What this task involves
Within the lines below, find those that hold the string "Laila" and copy each one.

[Start of Attachment]

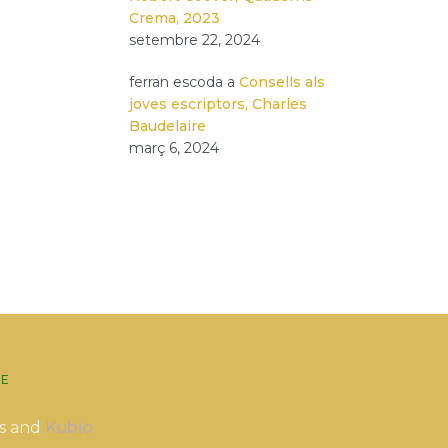
Crema, 2023
setembre 22, 2024
ferran escoda
a
Consells als
joves escriptors, Charles
Baudelaire
març 6, 2024
E
s and
Kubio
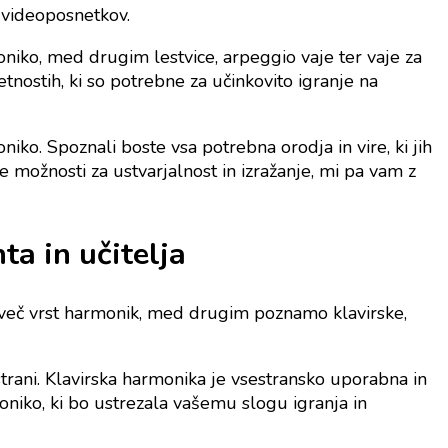
n videoposnetkov.
oniko, med drugim lestvice, arpeggio vaje ter vaje za
tnostih, ki so potrebne za učinkovito igranje na
niko. Spoznali boste vsa potrebna orodja in vire, ki jih
 možnosti za ustvarjalnost in izražanje, mi pa vam z
a in učitelja
a več vrst harmonik, med drugim poznamo klavirske,
trani. Klavirska harmonika je vsestransko uporabna in
oniko, ki bo ustrezala vašemu slogu igranja in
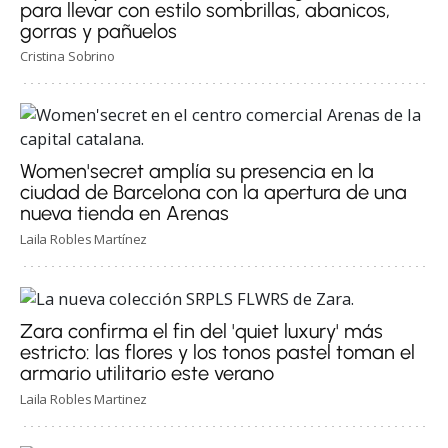
para llevar con estilo sombrillas, abanicos,
gorras y pañuelos
Cristina Sobrino
Women'secret amplía su presencia en la
ciudad de Barcelona con la apertura de una
nueva tienda en Arenas
Laila Robles Martínez
Zara confirma el fin del 'quiet luxury' más
estricto: las flores y los tonos pastel toman el
armario utilitario este verano
Laila Robles Martinez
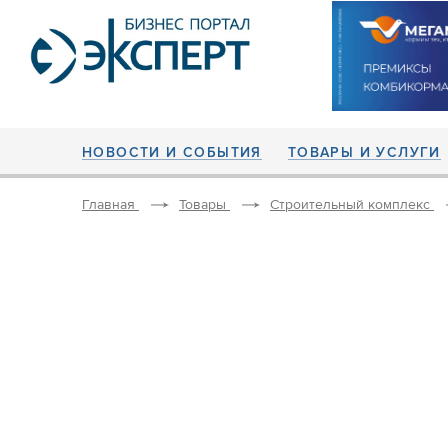
НОВОСТИ И СОБЫТИЯ
ТОВАРЫ И УСЛУГИ
Главная
Товары
Строительный комплекс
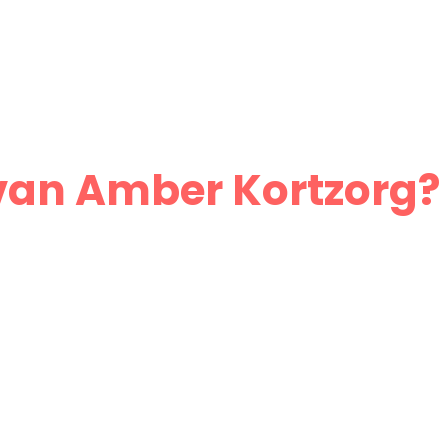
van Amber Kortzorg?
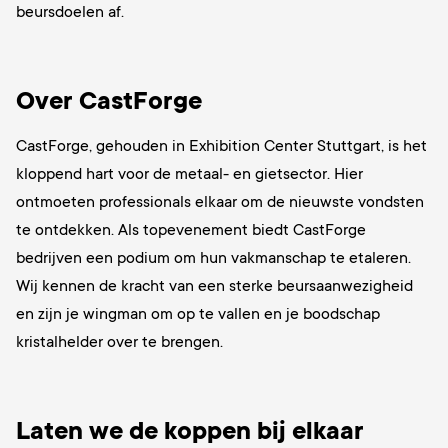
beursdoelen af.
Over CastForge
CastForge, gehouden in Exhibition Center Stuttgart, is het
kloppend hart voor de metaal- en gietsector. Hier
ontmoeten professionals elkaar om de nieuwste vondsten
te ontdekken. Als topevenement biedt CastForge
bedrijven een podium om hun vakmanschap te etaleren.
Wij kennen de kracht van een sterke beursaanwezigheid
en zijn je wingman om op te vallen en je boodschap
kristalhelder over te brengen.
Laten we de koppen bij elkaar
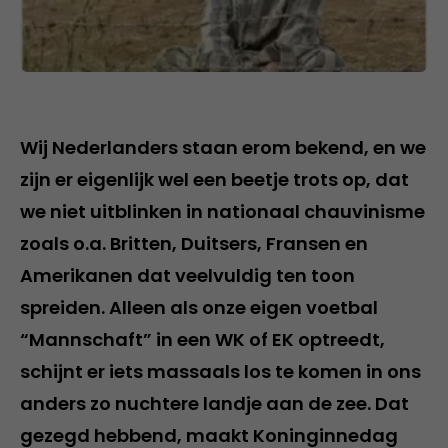
Wij Nederlanders staan erom bekend, en we
zijn er eigenlijk wel een beetje trots op, dat
we niet uitblinken in nationaal chauvinisme
zoals o.a. Britten, Duitsers, Fransen en
Amerikanen dat veelvuldig ten toon
spreiden. Alleen als onze eigen voetbal
“Mannschaft” in een WK of EK optreedt,
schijnt er iets massaals los te komen in ons
anders zo nuchtere landje aan de zee. Dat
gezegd hebbend, maakt Koninginnedag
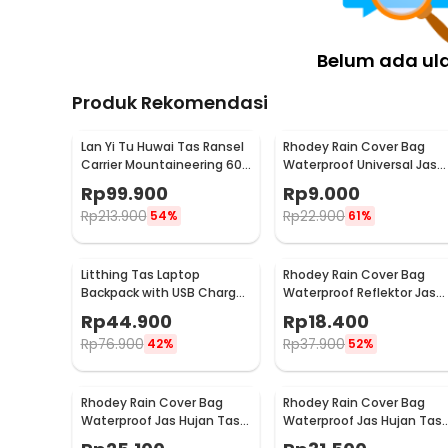
Belum ada ul
Produk Rekomendasi
Lan Yi Tu Huwai Tas Ransel
Rhodey Rain Cover Bag
Carrier Mountaineering 60L
Waterproof Universal Jas
- GC64
Hujan Tas Ransel 30-40L -
Rp
99.900
Rp
9.000
WB20
Rp
213.900
Rp
22.900
54%
61%
Litthing Tas Laptop
Rhodey Rain Cover Bag
Backpack with USB Charger
Waterproof Reflektor Jas
Port - KC35
Hujan Tas Ransel 35L - NB1
Rp
44.900
Rp
18.400
Rp
76.900
Rp
37.900
42%
52%
Rhodey Rain Cover Bag
Rhodey Rain Cover Bag
Waterproof Jas Hujan Tas
Waterproof Jas Hujan Tas
Ransel 60L - WB10
Ransel 80L - WB10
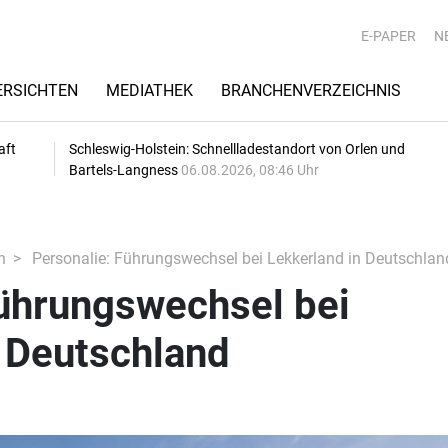
E-PAPER
N
RSICHTEN
MEDIATHEK
BRANCHENVERZEICHNIS
aft
Schleswig-Holstein: Schnellladestandort von Orlen und
Bartels-Langness
06.08.2026, 08:46 Uhr
n
Personalie: Führungswechsel bei Lekkerland in Deutschlan
Führungswechsel bei
n Deutschland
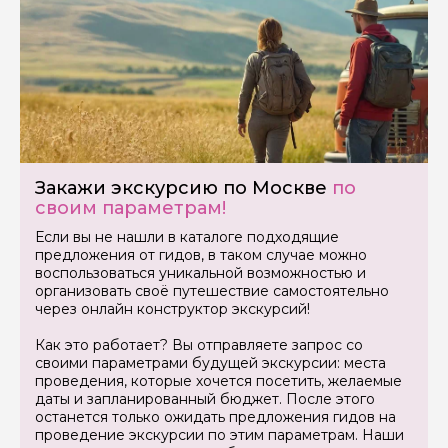
Закажи экскурсию по Москве
по
своим параметрам!
Если вы не нашли в каталоге подходящие
предложения от гидов, в таком случае можно
воспользоваться уникальной возможностью и
организовать своё путешествие самостоятельно
через онлайн конструктор экскурсий!
Как это работает? Вы отправляете запрос со
своими параметрами будущей экскурсии: места
проведения, которые хочется посетить, желаемые
даты и запланированный бюджет. После этого
останется только ожидать предложения гидов на
проведение экскурсии по этим параметрам. Наши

[End of Attachment]

Result of the exercise
Laila Robles Martínez
Laila Robles Martinez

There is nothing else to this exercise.